Material for the task Start Marker
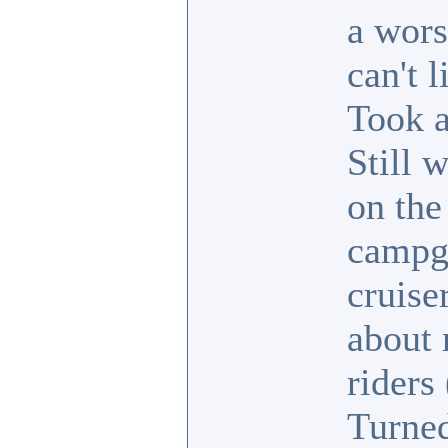
a wors
can't 
Took a
Still 
on the
campgr
cruise
about 
riders
Turned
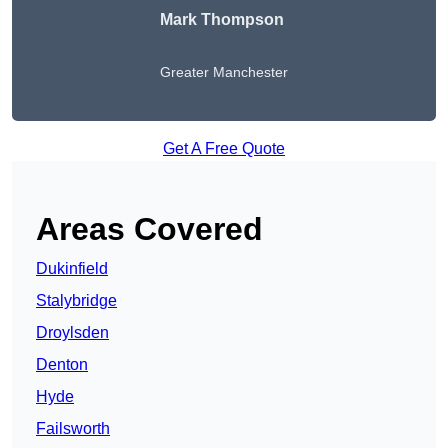
Mark Thompson
Greater Manchester
Get A Free Quote
Areas Covered
Dukinfield
Stalybridge
Droylsden
Denton
Hyde
Failsworth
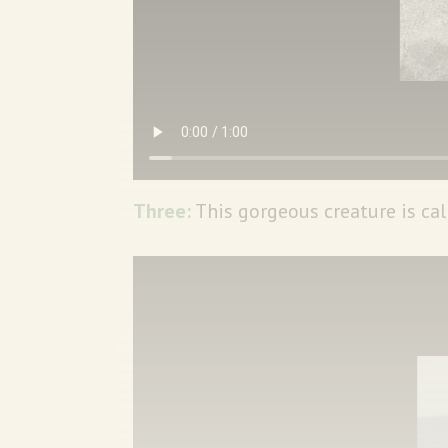
Three:
This gorgeous creature is cal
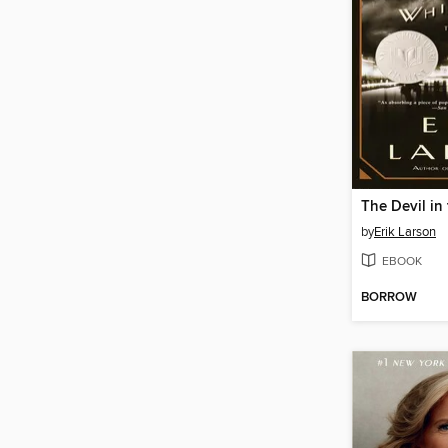
by
Erik Larson
EBOOK
BORROW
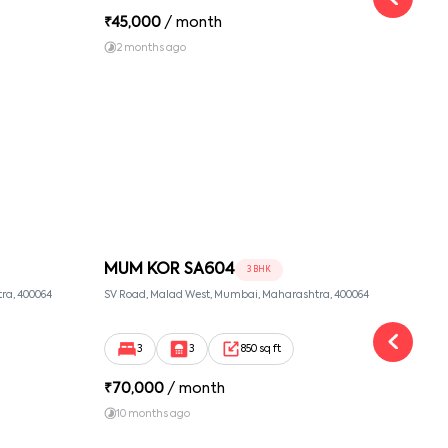
₹
45,000
/ month
₹
16
2 months ago
1 y
MUM KOR SA604
MU
3 BHK
ra, 400064
SV Road, Malad West, Mumbai, Maharashtra, 400064
Link 
3
3
850 sq ft
₹
70,000
/ month
₹
90
10 months ago
1 y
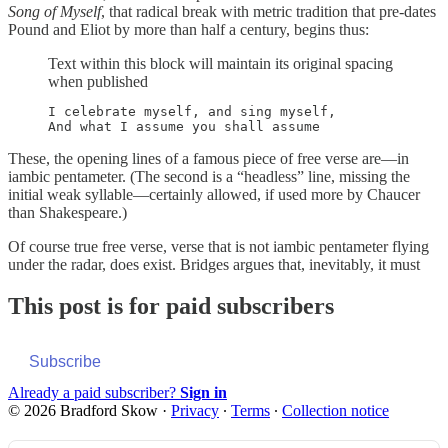
Song of Myself
, that radical break with metric tradition that pre-dates
Pound and Eliot by more than half a century, begins thus:
Text within this block will maintain its original spacing
when published
I celebrate myself, and sing myself,

These, the opening lines of a famous piece of free verse are—in
iambic pentameter. (The second is a “headless” line, missing the
initial weak syllable—certainly allowed, if used more by Chaucer
than Shakespeare.)
Of course true free verse, verse that is not iambic pentameter flying
under the radar, does exist. Bridges argues that, inevitably, it must
This post is for paid subscribers
Subscribe
Already a paid subscriber?
Sign in
© 2026 Bradford Skow
·
Privacy
∙
Terms
∙
Collection notice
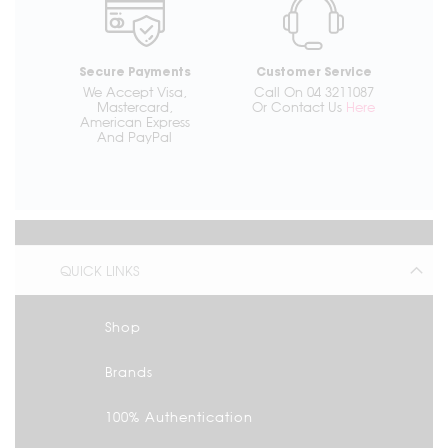
Secure Payments
Customer Service
We Accept Visa,
Call On 04 3211087
Mastercard,
Or Contact Us
Here
American Express
And PayPal
QUICK LINKS
Shop
Brands
100% Authentication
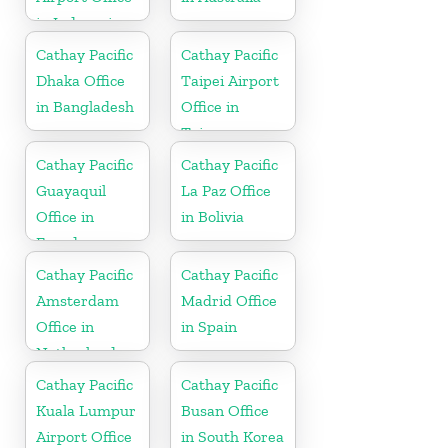
in Indonesia
Cathay Pacific
Cathay Pacific
Dhaka Office
Taipei Airport
in Bangladesh
Office in
Taiwan
Cathay Pacific
Cathay Pacific
Guayaquil
La Paz Office
Office in
in Bolivia
Ecuador
Cathay Pacific
Cathay Pacific
Amsterdam
Madrid Office
Office in
in Spain
Netherlands
Cathay Pacific
Cathay Pacific
Kuala Lumpur
Busan Office
Airport Office
in South Korea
Material for the task End Marker
A faithful, picture-free copy of the material is what this task asks for.

■ Written response
a wors
can't 
Took a
Still 
on the
campgr
cruise
about 
riders
Turned
Mark Thompson
Greater Manchester
Get A Free Quote
Areas Covered
Dukinfield
Stalybridge
Droylsden
Denton
Hyde
Failsworth
Three:
This gorgeous creature is cal
by
Erik Larson
EBOOK
BORROW
₹
45,000
/ month
₹
16
2 months ago
1 y
MUM KOR SA604
MU
3 BHK
ra, 400064
SV Road, Malad West, Mumbai, Maharashtra, 400064
Link 
3
3
850 sq ft
₹
70,000
/ month
₹
90
10 months ago
1 y
Song of Myself
, that radical break with metric tradition that pre-dates
Pound and Eliot by more than half a century, begins thus:
Text within this block will maintain its original spacing
when published
I celebrate myself, and sing myself,

These, the opening lines of a famous piece of free verse are—in
iambic pentameter. (The second is a “headless” line, missing the
initial weak syllable—certainly allowed, if used more by Chaucer
than Shakespeare.)
Of course true free verse, verse that is not iambic pentameter flying
under the radar, does exist. Bridges argues that, inevitably, it must
This post is for paid subscribers
Subscribe
Already a paid subscriber?
Sign in
© 2026 Bradford Skow
·
Privacy
∙
Terms
∙
Collection notice
Secure Payments
Customer Service
We Accept Visa,
Call On 04 3211087
Mastercard,
Or Contact Us
Here
American Express
And PayPal
QUICK LINKS
Shop
Brands
100% Authentication
in Indonesia
Cathay Pacific
Cathay Pacific
Dhaka Office
Taipei Airport
in Bangladesh
Office in
Taiwan
Cathay Pacific
Cathay Pacific
Guayaquil
La Paz Office
Office in
in Bolivia
Ecuador
Cathay Pacific
Cathay Pacific
Amsterdam
Madrid Office
Office in
in Spain
Netherlands
Cathay Pacific
Cathay Pacific
Kuala Lumpur
Busan Office
Airport Office
in South Korea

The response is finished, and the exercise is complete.